The opening “Love’s a Rondo” might be the most mature Blues Control piece on record; it combines love for Swell Maps, Manuel Göttsching, and Boston fusion group Worlds’ and all that those names imply. Loose percussive support from traps, cymbals, and congas grant airiness to a spiky piano and guitar duet that quickly unfurls into thin, flatted eddies and chunky turnarounds, marked by synth washes. Waterhouse splays out in a bit of gritty fuzz, but it’s not overpowering, instead hanging atop a sunny thrum. Keyboard fanfares and a mechanical backbeat signal the ridiculous entry of “Iron Pigs,” in which the duo finds a way to employ “chintz” to non-ironic ends. It’s a dangerous slope, setting tinny synthesized brass against a metronome and turning the results into a bright, funky march. But laden with a syrupy groove, the tune is easily kept afloat and absent hokiness.

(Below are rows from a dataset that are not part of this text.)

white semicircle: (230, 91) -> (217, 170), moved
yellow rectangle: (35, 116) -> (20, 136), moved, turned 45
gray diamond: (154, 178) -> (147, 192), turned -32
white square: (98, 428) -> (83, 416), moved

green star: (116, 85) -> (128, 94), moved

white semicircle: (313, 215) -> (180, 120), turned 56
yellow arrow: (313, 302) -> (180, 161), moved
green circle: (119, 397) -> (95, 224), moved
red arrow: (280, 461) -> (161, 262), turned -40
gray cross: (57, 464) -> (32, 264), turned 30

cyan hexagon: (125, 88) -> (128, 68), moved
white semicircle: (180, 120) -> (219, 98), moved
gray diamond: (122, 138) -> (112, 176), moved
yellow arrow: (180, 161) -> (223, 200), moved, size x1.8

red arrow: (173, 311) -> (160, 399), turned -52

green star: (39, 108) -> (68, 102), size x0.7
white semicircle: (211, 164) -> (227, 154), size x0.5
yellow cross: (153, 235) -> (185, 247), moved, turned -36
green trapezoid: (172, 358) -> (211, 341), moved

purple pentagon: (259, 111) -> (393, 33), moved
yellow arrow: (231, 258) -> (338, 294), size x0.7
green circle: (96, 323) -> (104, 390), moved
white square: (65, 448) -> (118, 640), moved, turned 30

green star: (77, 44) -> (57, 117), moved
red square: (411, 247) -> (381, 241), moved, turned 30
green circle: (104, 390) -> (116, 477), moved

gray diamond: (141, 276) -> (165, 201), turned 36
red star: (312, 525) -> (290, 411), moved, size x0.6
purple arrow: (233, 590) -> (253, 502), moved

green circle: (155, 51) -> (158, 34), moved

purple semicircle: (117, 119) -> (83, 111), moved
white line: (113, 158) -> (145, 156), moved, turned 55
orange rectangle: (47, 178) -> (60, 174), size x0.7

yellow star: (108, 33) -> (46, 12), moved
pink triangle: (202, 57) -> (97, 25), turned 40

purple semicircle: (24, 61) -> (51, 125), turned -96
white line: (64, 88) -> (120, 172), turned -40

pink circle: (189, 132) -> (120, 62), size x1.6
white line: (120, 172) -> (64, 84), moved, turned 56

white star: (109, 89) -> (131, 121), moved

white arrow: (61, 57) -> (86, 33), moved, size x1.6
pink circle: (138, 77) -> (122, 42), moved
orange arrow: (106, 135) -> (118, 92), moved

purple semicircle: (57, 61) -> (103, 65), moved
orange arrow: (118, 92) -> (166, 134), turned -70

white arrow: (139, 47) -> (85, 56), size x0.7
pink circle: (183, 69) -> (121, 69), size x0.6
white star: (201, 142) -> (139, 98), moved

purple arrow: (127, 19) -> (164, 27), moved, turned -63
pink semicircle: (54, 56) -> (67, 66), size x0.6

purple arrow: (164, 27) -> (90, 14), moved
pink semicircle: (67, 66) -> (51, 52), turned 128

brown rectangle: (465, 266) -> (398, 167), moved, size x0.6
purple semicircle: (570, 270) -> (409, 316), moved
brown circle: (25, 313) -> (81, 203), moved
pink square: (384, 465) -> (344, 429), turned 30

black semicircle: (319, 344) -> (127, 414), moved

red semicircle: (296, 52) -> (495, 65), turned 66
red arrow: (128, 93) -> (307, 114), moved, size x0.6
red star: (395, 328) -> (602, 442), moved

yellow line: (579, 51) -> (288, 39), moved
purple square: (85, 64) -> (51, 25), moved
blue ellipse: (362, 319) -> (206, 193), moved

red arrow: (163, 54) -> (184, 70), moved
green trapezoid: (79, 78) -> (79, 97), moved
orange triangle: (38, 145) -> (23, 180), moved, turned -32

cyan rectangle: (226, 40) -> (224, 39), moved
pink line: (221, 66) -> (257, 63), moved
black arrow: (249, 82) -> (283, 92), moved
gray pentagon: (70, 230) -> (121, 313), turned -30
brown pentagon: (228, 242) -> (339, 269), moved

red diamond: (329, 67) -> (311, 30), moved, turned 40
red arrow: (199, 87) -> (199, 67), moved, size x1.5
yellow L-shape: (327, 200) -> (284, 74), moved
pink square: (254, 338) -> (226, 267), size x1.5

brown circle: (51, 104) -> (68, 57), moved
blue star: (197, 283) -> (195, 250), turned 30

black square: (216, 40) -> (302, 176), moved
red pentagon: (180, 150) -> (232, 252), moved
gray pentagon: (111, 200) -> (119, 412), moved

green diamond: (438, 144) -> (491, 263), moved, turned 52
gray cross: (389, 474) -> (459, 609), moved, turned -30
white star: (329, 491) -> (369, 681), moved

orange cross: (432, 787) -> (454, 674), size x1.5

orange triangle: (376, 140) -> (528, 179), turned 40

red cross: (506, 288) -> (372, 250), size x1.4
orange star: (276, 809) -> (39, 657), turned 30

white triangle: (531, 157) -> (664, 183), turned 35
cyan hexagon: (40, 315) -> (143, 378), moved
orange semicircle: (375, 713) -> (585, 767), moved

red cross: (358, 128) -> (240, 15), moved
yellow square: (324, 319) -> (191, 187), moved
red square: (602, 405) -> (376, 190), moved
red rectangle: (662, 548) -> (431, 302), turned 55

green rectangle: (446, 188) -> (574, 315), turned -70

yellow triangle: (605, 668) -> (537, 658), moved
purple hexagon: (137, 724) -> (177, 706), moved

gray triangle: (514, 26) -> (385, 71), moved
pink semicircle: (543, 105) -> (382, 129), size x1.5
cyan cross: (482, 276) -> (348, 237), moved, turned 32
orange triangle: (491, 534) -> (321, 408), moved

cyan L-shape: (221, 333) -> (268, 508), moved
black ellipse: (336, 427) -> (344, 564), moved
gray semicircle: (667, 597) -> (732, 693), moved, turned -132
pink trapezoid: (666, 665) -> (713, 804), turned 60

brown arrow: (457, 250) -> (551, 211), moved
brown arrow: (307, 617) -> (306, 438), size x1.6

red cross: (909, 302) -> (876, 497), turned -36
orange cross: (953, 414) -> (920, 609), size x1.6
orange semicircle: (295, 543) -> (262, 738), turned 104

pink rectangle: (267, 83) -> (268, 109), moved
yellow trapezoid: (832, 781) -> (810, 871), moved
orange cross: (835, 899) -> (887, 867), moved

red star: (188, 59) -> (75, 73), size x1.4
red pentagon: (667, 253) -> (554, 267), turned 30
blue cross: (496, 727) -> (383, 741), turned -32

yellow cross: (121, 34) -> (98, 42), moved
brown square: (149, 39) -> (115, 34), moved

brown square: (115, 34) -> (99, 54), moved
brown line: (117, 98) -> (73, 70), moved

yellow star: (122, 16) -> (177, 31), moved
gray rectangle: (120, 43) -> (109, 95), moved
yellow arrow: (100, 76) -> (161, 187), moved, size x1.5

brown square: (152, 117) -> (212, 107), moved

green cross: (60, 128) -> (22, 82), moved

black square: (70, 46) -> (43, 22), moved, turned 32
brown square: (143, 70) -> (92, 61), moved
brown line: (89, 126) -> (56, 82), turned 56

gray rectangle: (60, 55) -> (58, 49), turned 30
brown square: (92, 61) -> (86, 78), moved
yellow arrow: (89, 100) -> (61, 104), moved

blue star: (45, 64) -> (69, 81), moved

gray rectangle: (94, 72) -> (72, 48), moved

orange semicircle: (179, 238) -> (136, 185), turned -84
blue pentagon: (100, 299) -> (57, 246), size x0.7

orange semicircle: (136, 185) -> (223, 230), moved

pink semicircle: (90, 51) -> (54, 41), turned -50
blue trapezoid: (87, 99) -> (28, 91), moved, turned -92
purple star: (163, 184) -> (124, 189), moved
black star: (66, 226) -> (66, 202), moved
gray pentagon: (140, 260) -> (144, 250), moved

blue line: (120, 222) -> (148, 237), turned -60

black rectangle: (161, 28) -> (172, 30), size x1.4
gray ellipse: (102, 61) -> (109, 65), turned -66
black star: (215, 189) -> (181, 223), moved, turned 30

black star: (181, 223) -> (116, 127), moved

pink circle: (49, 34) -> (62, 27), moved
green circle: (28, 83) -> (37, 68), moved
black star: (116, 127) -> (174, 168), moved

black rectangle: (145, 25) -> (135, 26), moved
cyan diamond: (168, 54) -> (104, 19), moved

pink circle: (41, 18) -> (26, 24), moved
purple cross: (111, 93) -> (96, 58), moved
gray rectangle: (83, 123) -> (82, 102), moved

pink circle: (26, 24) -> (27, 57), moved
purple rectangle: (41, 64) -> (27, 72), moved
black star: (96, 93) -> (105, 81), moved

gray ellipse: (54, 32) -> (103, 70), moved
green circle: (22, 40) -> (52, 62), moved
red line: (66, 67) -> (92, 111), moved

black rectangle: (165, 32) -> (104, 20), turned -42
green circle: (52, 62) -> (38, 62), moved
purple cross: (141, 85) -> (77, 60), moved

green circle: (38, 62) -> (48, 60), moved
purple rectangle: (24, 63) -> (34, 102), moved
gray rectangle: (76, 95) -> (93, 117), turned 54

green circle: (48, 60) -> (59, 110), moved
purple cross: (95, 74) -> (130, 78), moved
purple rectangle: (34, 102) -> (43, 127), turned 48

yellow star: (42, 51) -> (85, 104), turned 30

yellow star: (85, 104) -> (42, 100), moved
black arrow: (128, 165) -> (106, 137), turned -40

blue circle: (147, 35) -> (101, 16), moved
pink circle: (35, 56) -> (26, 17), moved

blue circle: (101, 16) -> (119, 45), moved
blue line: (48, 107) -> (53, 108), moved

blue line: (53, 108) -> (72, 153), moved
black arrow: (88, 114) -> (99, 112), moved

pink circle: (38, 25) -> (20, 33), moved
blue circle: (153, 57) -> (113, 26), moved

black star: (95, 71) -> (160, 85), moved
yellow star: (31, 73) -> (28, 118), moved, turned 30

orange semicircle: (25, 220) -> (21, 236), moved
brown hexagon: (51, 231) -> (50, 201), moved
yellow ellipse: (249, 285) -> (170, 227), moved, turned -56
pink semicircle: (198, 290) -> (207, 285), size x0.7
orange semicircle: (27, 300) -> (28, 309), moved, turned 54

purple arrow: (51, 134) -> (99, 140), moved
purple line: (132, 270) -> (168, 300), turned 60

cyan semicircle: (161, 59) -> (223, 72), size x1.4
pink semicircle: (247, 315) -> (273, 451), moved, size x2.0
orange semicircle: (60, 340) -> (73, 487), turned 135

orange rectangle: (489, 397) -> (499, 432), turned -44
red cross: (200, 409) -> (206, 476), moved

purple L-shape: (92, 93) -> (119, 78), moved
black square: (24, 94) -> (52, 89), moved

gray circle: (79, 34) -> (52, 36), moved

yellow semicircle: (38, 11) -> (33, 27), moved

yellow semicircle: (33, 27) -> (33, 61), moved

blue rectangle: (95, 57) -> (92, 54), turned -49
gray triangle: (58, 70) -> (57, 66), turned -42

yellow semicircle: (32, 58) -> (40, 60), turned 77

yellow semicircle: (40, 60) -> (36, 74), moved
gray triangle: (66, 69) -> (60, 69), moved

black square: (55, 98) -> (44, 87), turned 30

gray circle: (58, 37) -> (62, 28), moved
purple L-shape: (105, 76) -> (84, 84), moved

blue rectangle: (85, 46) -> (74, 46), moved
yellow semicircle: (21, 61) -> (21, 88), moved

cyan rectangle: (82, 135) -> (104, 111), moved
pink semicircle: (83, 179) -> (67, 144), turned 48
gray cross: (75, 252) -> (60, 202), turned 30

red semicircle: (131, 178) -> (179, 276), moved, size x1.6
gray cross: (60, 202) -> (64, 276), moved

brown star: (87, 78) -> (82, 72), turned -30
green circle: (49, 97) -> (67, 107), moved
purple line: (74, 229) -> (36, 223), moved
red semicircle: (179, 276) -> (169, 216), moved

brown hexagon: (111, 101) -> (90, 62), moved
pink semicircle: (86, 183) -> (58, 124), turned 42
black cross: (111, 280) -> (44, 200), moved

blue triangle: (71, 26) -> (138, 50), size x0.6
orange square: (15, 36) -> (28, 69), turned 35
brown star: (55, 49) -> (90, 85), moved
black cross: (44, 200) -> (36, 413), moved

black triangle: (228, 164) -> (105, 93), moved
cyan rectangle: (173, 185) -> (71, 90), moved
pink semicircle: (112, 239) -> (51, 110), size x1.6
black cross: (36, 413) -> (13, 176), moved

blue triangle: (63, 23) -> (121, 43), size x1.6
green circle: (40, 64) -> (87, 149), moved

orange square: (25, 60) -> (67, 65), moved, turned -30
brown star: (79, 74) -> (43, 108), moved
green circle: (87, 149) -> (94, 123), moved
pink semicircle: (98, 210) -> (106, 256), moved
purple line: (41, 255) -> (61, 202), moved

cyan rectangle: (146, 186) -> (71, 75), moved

Despite their full orchestrations, the duo’s essence is drawn from keyboard and guitar (not unlike Bay Area poly-stylists Grex), and even when supported by electronic effects and canned beats, their base axes shine through. Waterhouse’s cheap grungy guitar is curiously tasteful, an astringent complement to Cho’s alternately stiff and romantic clamber, heard to great advantage (along with flute, perhaps synth-derived) on the gorgeous “Opium Den/Fade to Blue” closing the album’s first side. “Open Air” finds Cho working through a filmic piano improvisation en plein air (hence the title). Muffled and swathed in environmental trappings, overlaid with reverberant electronics and indeterminate patter, it’s a home recording filled with a surprising amount of gravitas. The set closes with the excellent “Gypsum,” Cho’s right hand skittering upwards as her left has an earthy weight, all mated to a hefty backbeat. One can discern the palimpsests of vibes, cello, and organ in the breakdown that follows, before the focus shifts to a punchy, melodica-like keyboard solo. The third movement features a rather unexpected keyboard riff based on Coltrane’s “A Love Supreme,” as the duo trade off noisy guitar and out-of-tune piano statements, the latter ricocheting towards an abrupt conclusion.

Had it been waxed 30 years ago and self-released in miniscule numbers, Valley Tangents would be a holy grail of the collectors’ market. And it’s not that unfair to historically qualify Blues Control — at times, they project a vibe that, while completely honest and bullshit-free, is also linked to the “all in” DIY/outsider environment of the 1970s and early 80s. Regardless, Blues Control are one of the most intriguingly unclassifiable outfits in contemporary music, putting forth music that is clear and refined while also being absolutely incomparable.